[PATCH v2 0/3] arm_arch_timer: VDSO preparation, code consolidation

Christopher Covington cov at codeaurora.org
Wed Sep 24 07:12:08 PDT 2014


Hi Nathan,

On 09/22/2014 08:28 PM, Nathan Lynch wrote:
> On 09/22/2014 05:30 PM, Russell King - ARM Linux wrote:
>> On Mon, Sep 22, 2014 at 04:39:19PM +0100, Will Deacon wrote:
>>> On Thu, Sep 18, 2014 at 03:59:32PM +0100, Nathan Lynch wrote:
>>>> This series contains the necessary changes to allow architected timer
>>>> access from user-space on 32-bit ARM.  This allows the VDSO to support
>>>> high resolution timestamps for clock_gettime and gettimeofday.  This
>>>> also merges substantially similar code from arm and arm64 into the
>>>> core arm_arch_timer driver.
>>>>
>>>> The functional changes are:
>>>> - When available, CNTVCT is made readable by user space on arm, as it
>>>>   is on arm64.
>>>> - The clocksource name becomes "arch_mem_counter" if CP15 access to
>>>>   the counter is not available.
>>>>
>>>> These changes have been carried as part of the ARM VDSO patch set over
>>>> the last several months, but I am splitting them out here as I assume
>>>> they should go through the clocksource maintainers.
>>>
>>> For the series:
>>>
>>>   Acked-by: Will Deacon <will.deacon at arm.com>
>>>
>>> I'm not sure which tree the arch-timer stuff usually goes through, but
>>> the arm/arm64 bits look fine so I'm happy for them to merged together.
>>
>> I raised a while back with Will whether there's much point to having
>> this on ARM.  While it's useful for virtualisation, the majority of
>> 32-bit ARM doesn't run virtualised.  So there's little point in having
>> the VDSO on the majority of platforms - it will just add additional
>> unnecessary cycles slowing down the system calls that the VDSO is
>> designed to try to speed up.
> 
> Hmm, this patch set is merely exposing the hardware counter when it is
> present for the VDSO's use; I take it you have no objection to that?
> 
> While the 32-bit ARM VDSO I've posted (in a different thread) exploits a
> facility that is required by the virtualization option in the
> architecture, its utility is not limited to guest operating systems.

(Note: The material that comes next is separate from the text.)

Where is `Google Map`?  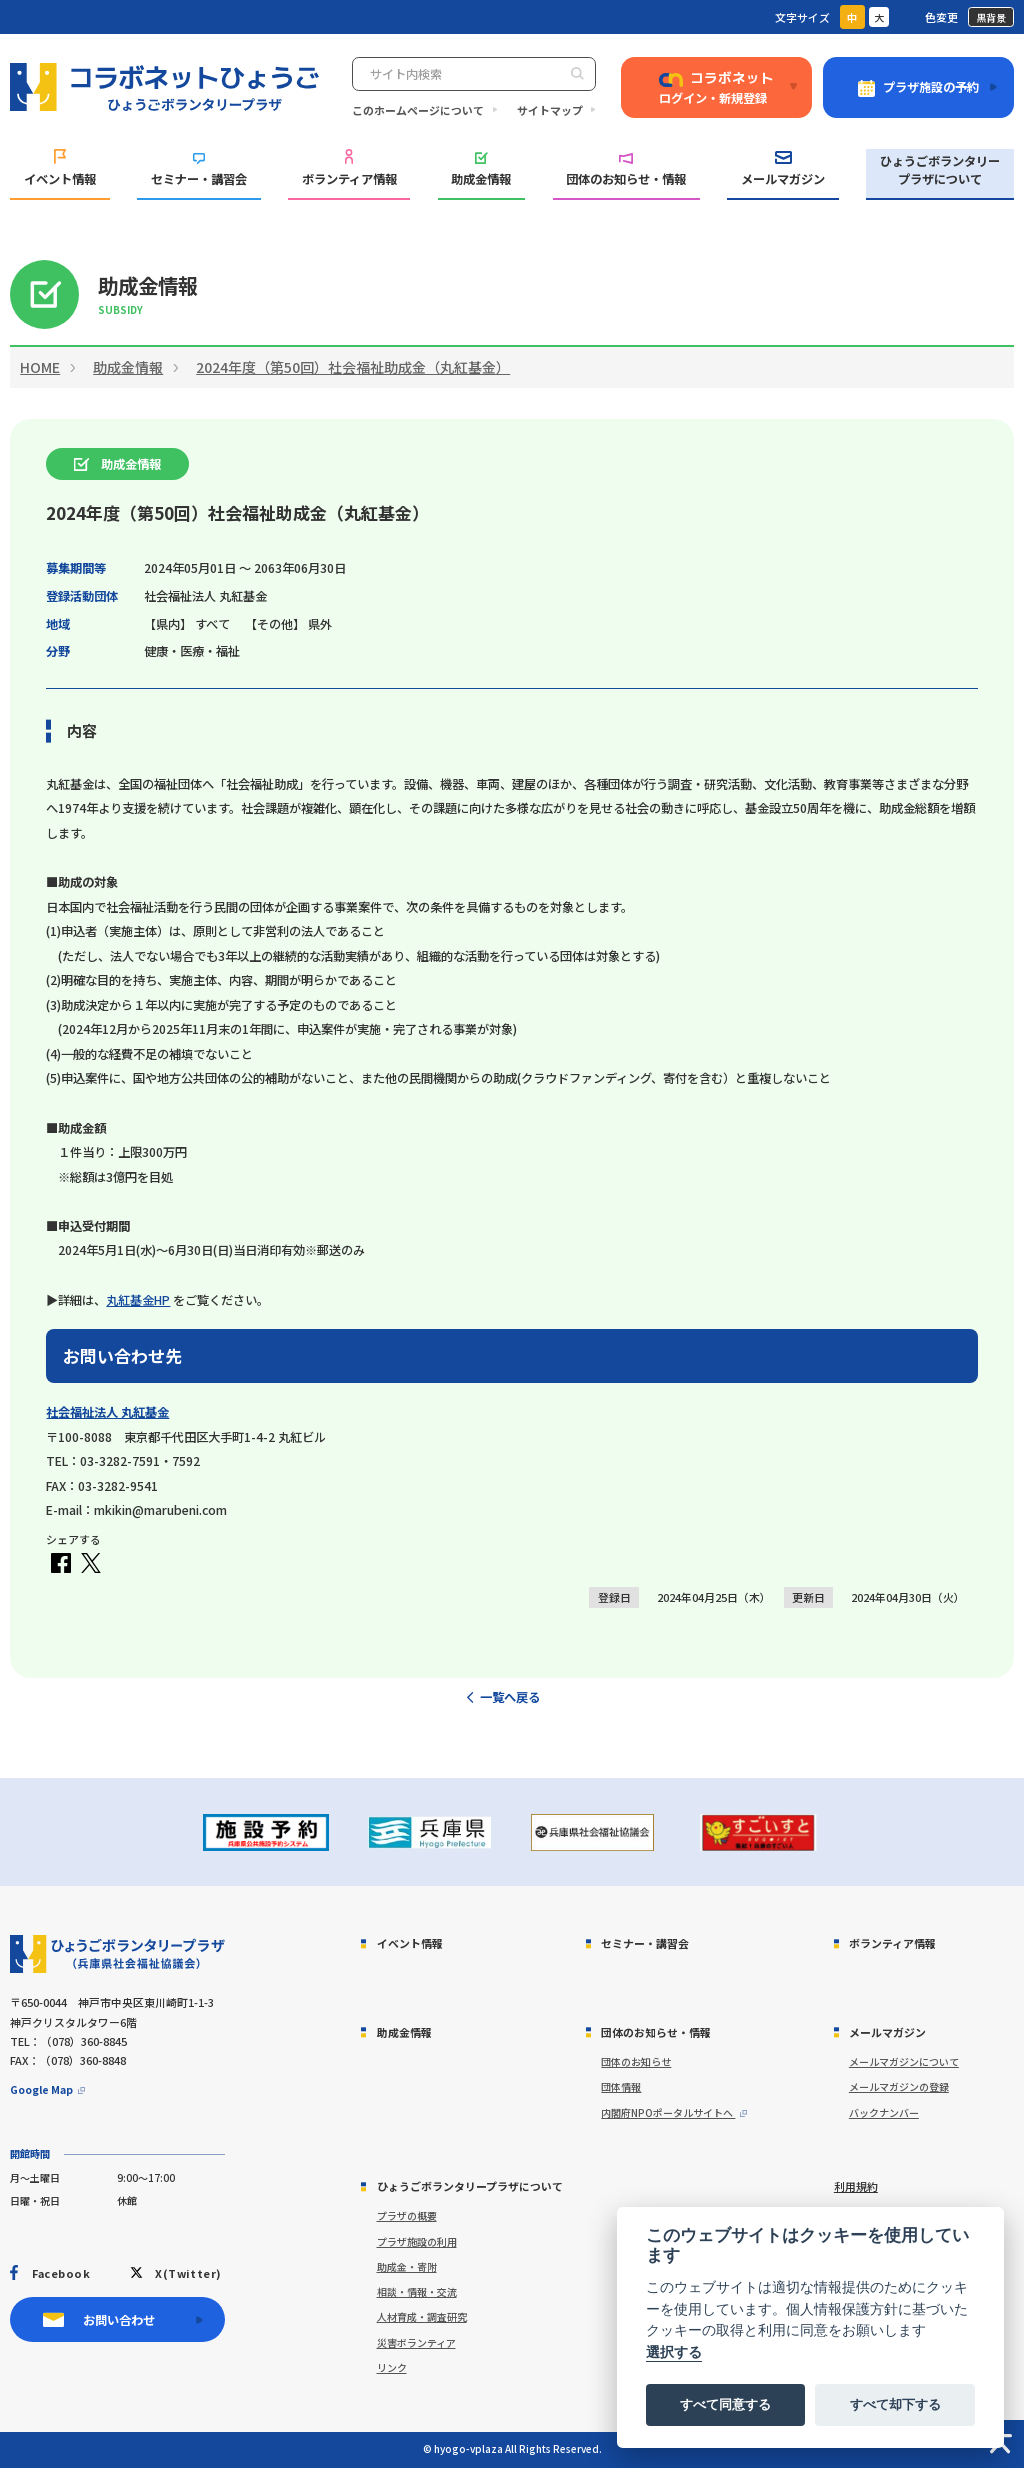
Google Map is located at coordinates (41, 2089).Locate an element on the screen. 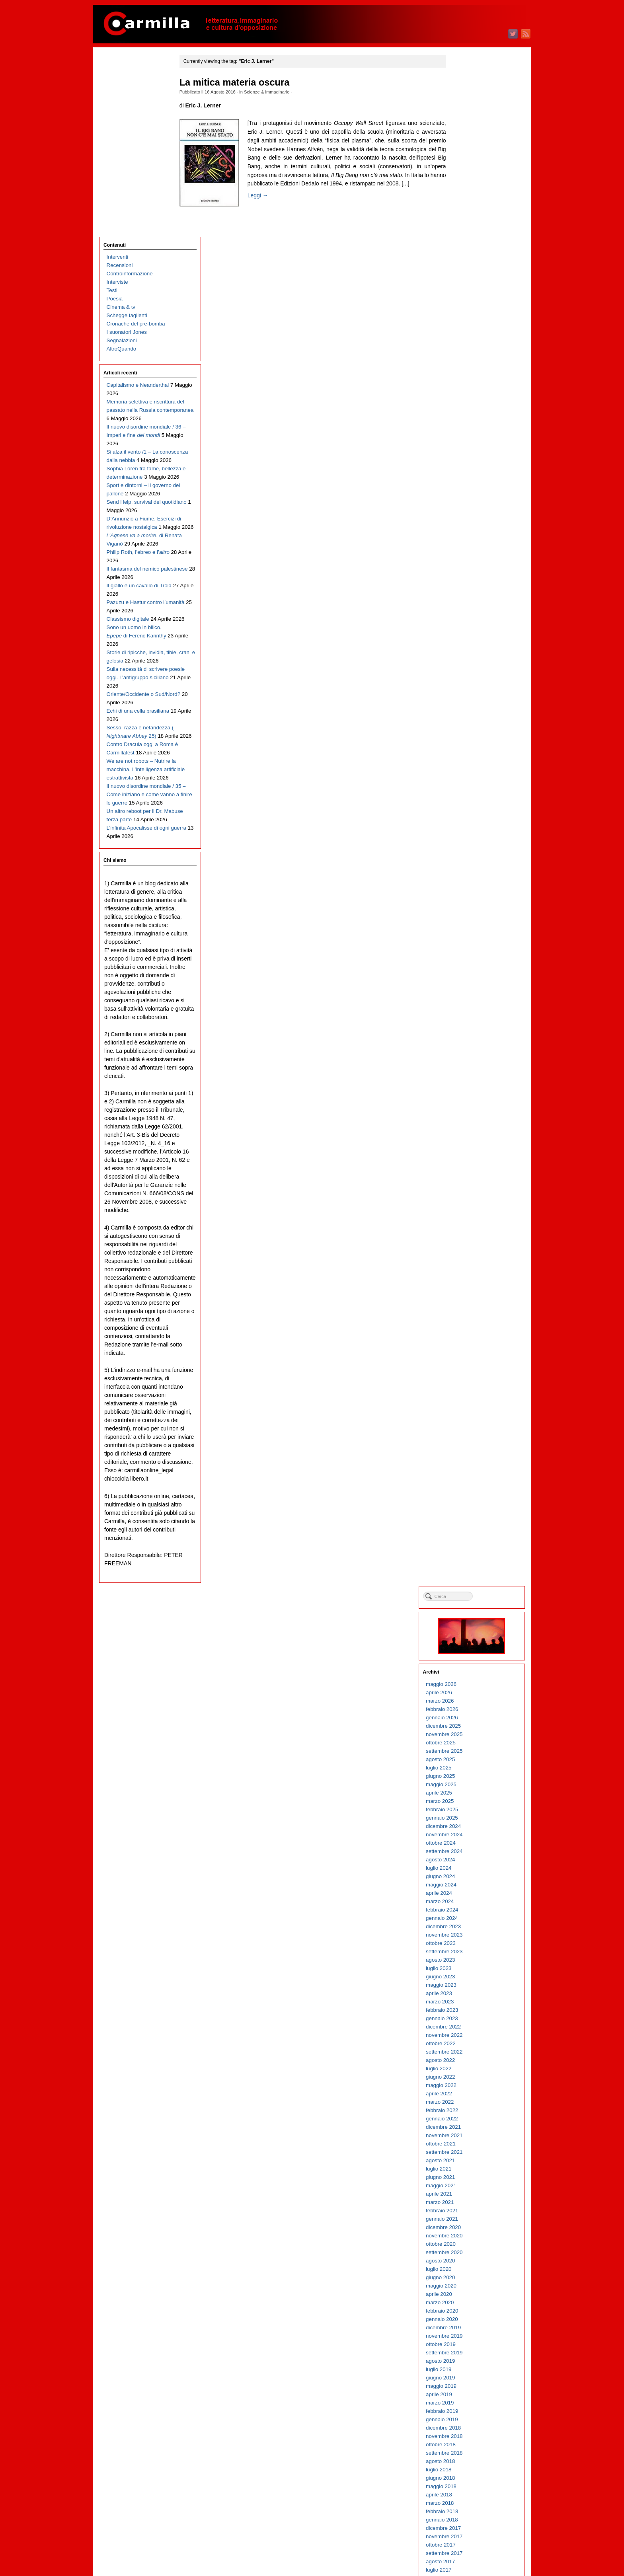 The image size is (624, 2576). dicembre 2022 is located at coordinates (472, 498).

Just to clarify, were the performance improvements you measured from a
virtualized guest or native?

>> So, my view is that this VDSO will only be of very limited use for
>> 32-bit ARM, and should not be exposed to userspace unless there is
>> a reason for it to be exposed (iow, the hardware necessary to support
>> it is present.)
> 
> My thinking is that it should prove useful in a growing subset of v7
> CPUs.  It is useful today on Cortex-A15 and -A7, and I believe -A12 and
> -A17 implement the generic timer facility as well.

I count 18 dts* files that have "arm,armv7-timer", including platforms with
Krait, Exynos, and Tegra processors.